Eine Verpflichtungserklärung ist nach der Rechtsprechung des Bundesverwaltungsgerichts außerdem unwirksam, wenn der Erklärende von vornherein erkennbar wirtschaftlich außerstande war, irgendeine Haftung zu übernehmen (vgl. Urteil vom 24. November 1998 - 1 C 33.97 -, InfAuslR 1999, 182 187>). Auch dies ist hier aber nicht ersichtlich. Der Erklärungsvordruck, den die Klägerin unterschrieben hat, enthält ausdrücklich folgenden Passus: "Ich bestätige, zu der Verpflichtung aufgrund meiner wirtschaftlichen Verhältnisse in der Lage zu sein." Es ist ein treuwidriges "venire contra factum proprium", wenn die Klägerin den Behörden nun vorwirft, dass sie sich auf die Richtigkeit dieser Erklärung verlassen haben.

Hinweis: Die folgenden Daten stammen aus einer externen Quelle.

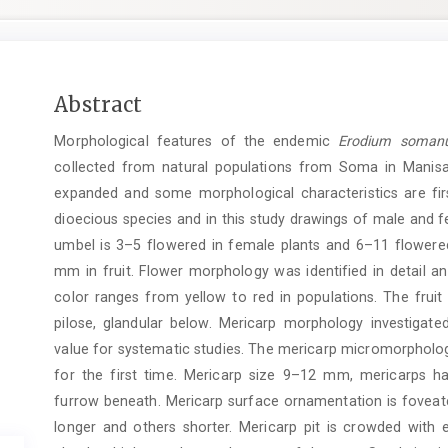
Main
Abstract
Article
Morphological features of the endemic
Erodium soma
Content
collected from natural populations from Soma in Manisa.
expanded and some morphological characteristics are firs
dioecious species and in this study drawings of male and fe
umbel is 3–5 flowered in female plants and 6–11 flowered
mm in fruit. Flower morphology was identified in detail an
color ranges from yellow to red in populations. The frui
pilose, glandular below. Mericarp morphology investigated
value for systematic studies. The mericarp micromorpho
for the first time. Mericarp size 9–12 mm, mericarps ha
furrow beneath. Mericarp surface ornamentation is foveate
longer and others shorter. Mericarp pit is crowded with 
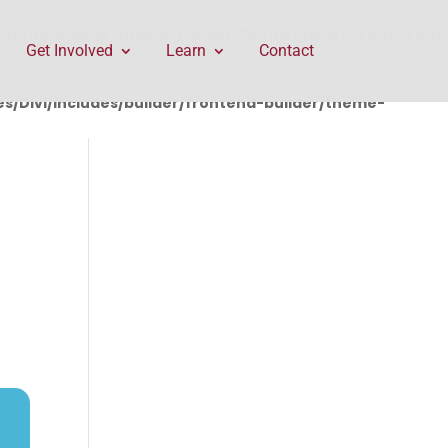
rontend-builder/theme-builder/ThemeBuilderRequest.php
Get Involved
Learn
Contact
/Divi/includes/builder/frontend-builder/theme-
T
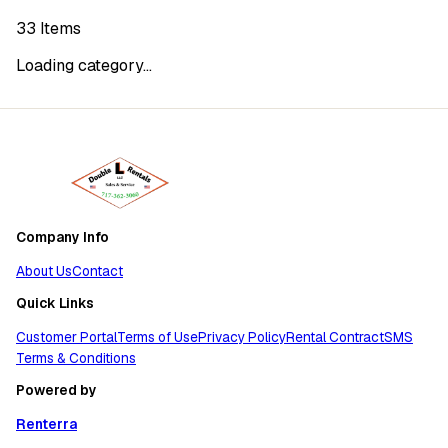
33
Items
Loading category...
Company Info
About Us
Contact
Quick Links
Customer Portal
Terms of Use
Privacy Policy
Rental Contract
SMS
Terms & Conditions
Powered by
Renterra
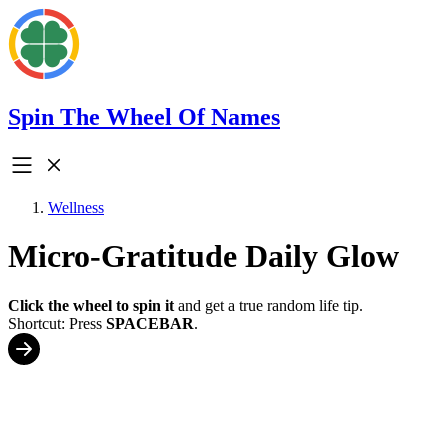
Spin The Wheel Of Names
Wellness
Micro-Gratitude Daily Glow
Click the wheel to spin it
and get a true random life tip.
Shortcut: Press
SPACEBAR
.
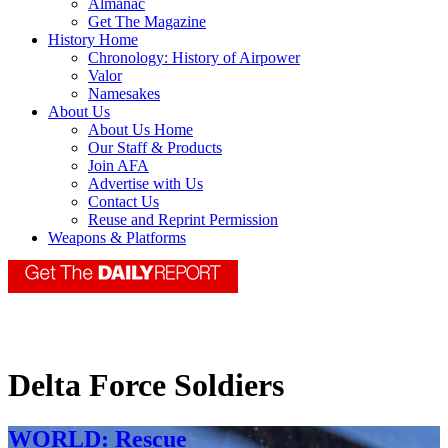
Almanac
Get The Magazine
History Home
Chronology: History of Airpower
Valor
Namesakes
About Us
About Us Home
Our Staff & Products
Join AFA
Advertise with Us
Contact Us
Reuse and Reprint Permission
Weapons & Platforms
Delta Force Soldiers
WORLD: Rescue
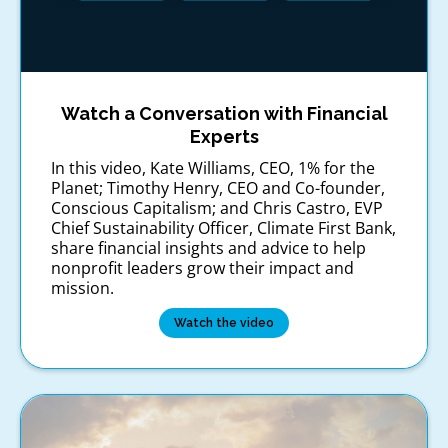
Watch a Conversation with Financial
Experts
In this video, Kate Williams, CEO, 1% for the
Planet; Timothy Henry, CEO and Co-founder,
Conscious Capitalism; and Chris Castro, EVP
Chief Sustainability Officer, Climate First Bank,
share financial insights and advice to help
nonprofit leaders grow their impact and
mission.
Watch the video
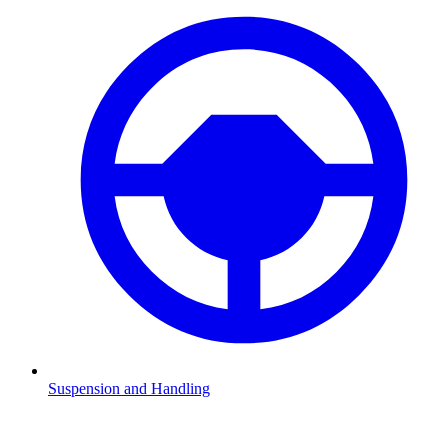
Suspension and Handling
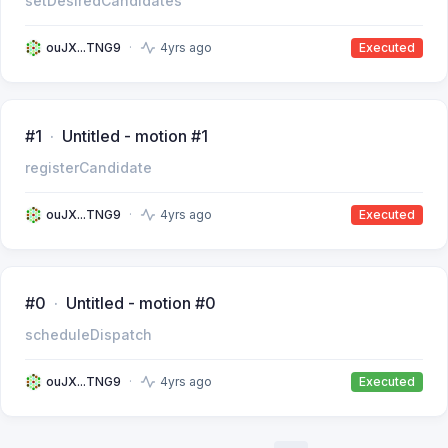
setDesiredCandidates
ouJX...TNG9
4yrs ago
Executed
#1
Untitled - motion #1
registerCandidate
ouJX...TNG9
4yrs ago
Executed
#0
Untitled - motion #0
scheduleDispatch
ouJX...TNG9
4yrs ago
Executed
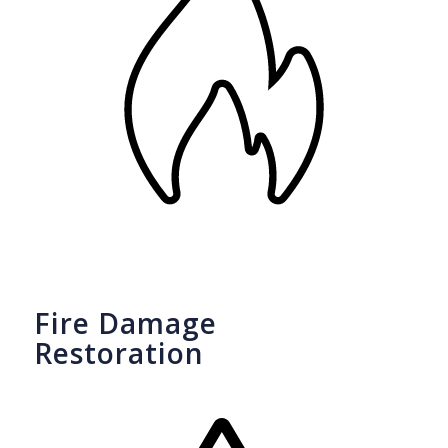
Fire Damage
Restoration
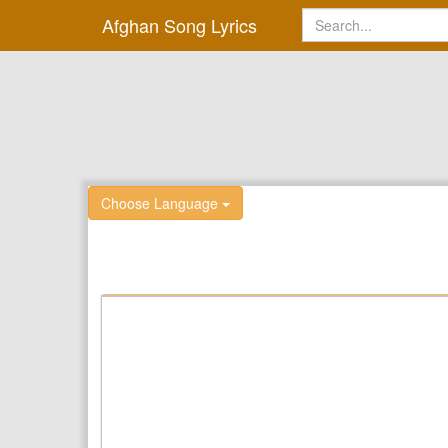
Afghan Song Lyrics
Choose Language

Und schließlich kann die Klägerin nicht einwenden, die Verpflichtungserklärung sei unwirksam, weil die Stadt … sie damals nicht ausreichend über den zeitlichen und inhaltlichen Umfang der Haftung aufgeklärt habe. Eine solche Aufklärungspflicht besteht nicht, wenn sich Inhalt und Umfang der Haftung schon hinreichend deutlich aus dem Text der Erklärung selbst ergeben (vgl. Nds. OVG, Urteil vom 20. Juli 2005 - 7 LB 182/02 - InfAuslR 2005, 485 486 f.>; a.A. wohl Funke-Kaiser, GKAufenthG, § 68 Rn. 14). Hier ist - wie oben ausgeführt - dem Erklärungstext eindeutig zu entnehmen, dass die Verpflichtungserklärung den gesamten Aufenthalt der Ausländerin in Deutschland auch über den Ablauf des Visums hinaus erfassen soll. Im Übrigen steht zur Überzeugung des Einzelrichters fest, dass die Klägerin von der Stadt … über Umfang und Dauer der Haftung informiert wurde. Dies ergibt sich aus folgenden Indizien:

In dem von der Klägerin unterschriebenen Erklärungsformular heißt es ausdrücklich:

"Ich wurde von der Ausländerbehörde/ Auslandsvertretung hingewiesen auf: - den Umfang und die Dauer der Haftung und die Bindungswirkung dieser Verpflichtung."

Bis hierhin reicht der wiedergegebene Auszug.